[Items from a dataset]
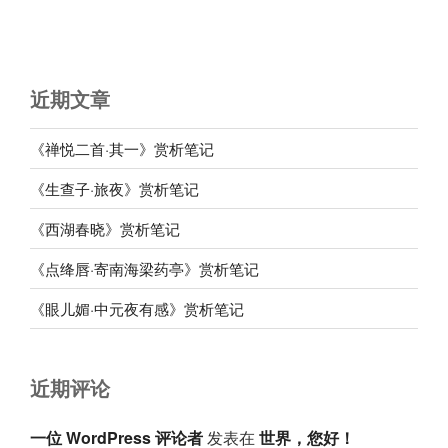
近期文章
《禅悦二首·其一》赏析笔记
《生查子·旅夜》赏析笔记
《西湖春晓》赏析笔记
《点绛唇·寄南海梁药亭》赏析笔记
《眼儿媚·中元夜有感》赏析笔记
近期评论
一位 WordPress 评论者
发表在
世界，您好！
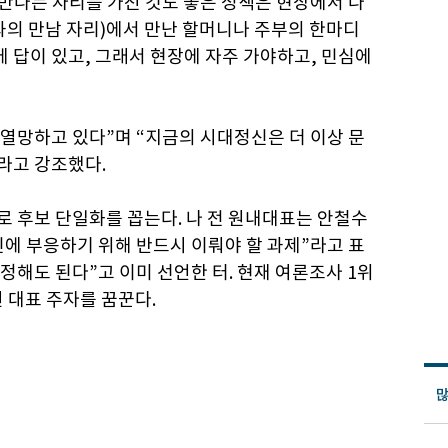
 만나는 자리를 가진 것도 좋은 정책은 현장에서 나
과의 만남 자리)에서 만난 할머니나 주부의 한마디
에 답이 있고, 그래서 현장에 자주 가야하고, 민심에
 열망하고 있다”며 “지금의 시대정신은 더 이상 문
이라고 강조했다.
 후보 단일화를 꼽는다. 나 전 원내대표는 안철수
에 부응하기 위해 반드시 이뤄야 할 과제”라고 표
정해도 된다”고 이미 선언한 터. 현재 여론조사 1위
 대표 주자를 꿈꾼다.
많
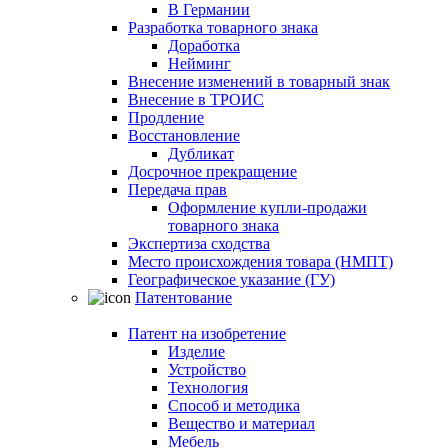
В Германии
Разработка товарного знака
Доработка
Нейминг
Внесение изменений в товарный знак
Внесение в ТРОИС
Продление
Восстановление
Дубликат
Досрочное прекращение
Передача прав
Оформление купли-продажи
товарного знака
Экспертиза сходства
Место происхождения товара (НМПТ)
Географическое указание (ГУ)
Патентование
Патент на изобретение
Изделие
Устройство
Технология
Способ и методика
Вещество и материал
Мебель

■ Your goal ■
Go through the entries and retype them exactly, except for the images.

■ Expected answer ■
近期文章
《禅悦二首·其一》赏析笔记
《生查子·旅夜》赏析笔记
《西湖春晓》赏析笔记
《点绛唇·寄南海梁药亭》赏析笔记
《眼儿媚·中元夜有感》赏析笔记
近期评论
一位 WordPress 评论者
发表在
世界，您好！
 만나는 자리를 가진 것도 좋은 정책은 현장에서 나
과의 만남 자리)에서 만난 할머니나 주부의 한마디
에 답이 있고, 그래서 현장에 자주 가야하고, 민심에
 열망하고 있다”며 “지금의 시대정신은 더 이상 문
이라고 강조했다.
 후보 단일화를 꼽는다. 나 전 원내대표는 안철수
에 부응하기 위해 반드시 이뤄야 할 과제”라고 표
정해도 된다”고 이미 선언한 터. 현재 여론조사 1위
 대표 주자를 꿈꾼다.
많
В Германии
Разработка товарного знака
Доработка
Нейминг
Внесение изменений в товарный знак
Внесение в ТРОИС
Продление
Восстановление
Дубликат
Досрочное прекращение
Передача прав
Оформление купли-продажи
товарного знака
Экспертиза сходства
Место происхождения товара (НМПТ)
Географическое указание (ГУ)
Патентование
Патент на изобретение
Изделие
Устройство
Технология
Способ и методика
Вещество и материал
Мебель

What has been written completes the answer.